Return the entries verbatim and drop every picture.

▶ _Page images and extracted text_:
<<<<
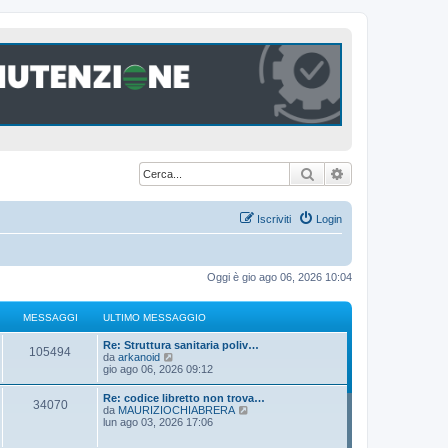
Cerca
Ricerca avanzat
Iscriviti
Login
Oggi è gio ago 06, 2026 10:04
MESSAGGI
ULTIMO MESSAGGIO
U
Re: Struttura sanitaria poliv…
M
105494
l
V
da
arkanoid
t
e
gio ago 06, 2026 09:12
e
i
d
m
i
U
Re: codice libretto non trova…
s
M
34070
o
u
l
V
da
MAURIZIOCHIABRERA
m
l
t
e
lun ago 03, 2026 17:06
s
e
t
e
i
d
s
i
m
i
>>>>
▶ _Exercise answer_:
Cerca
Ricerca avanzat
Iscriviti
Login
Oggi è gio ago 06, 2026 10:04
MESSAGGI
ULTIMO MESSAGGIO
U
Re: Struttura sanitaria poliv…
M
105494
l
V
da
arkanoid
t
e
gio ago 06, 2026 09:12
e
i
d
m
i
U
Re: codice libretto non trova…
s
M
34070
o
u
l
V
da
MAURIZIOCHIABRERA
m
l
t
e
lun ago 03, 2026 17:06
s
e
t
e
i
d
s
i
m
i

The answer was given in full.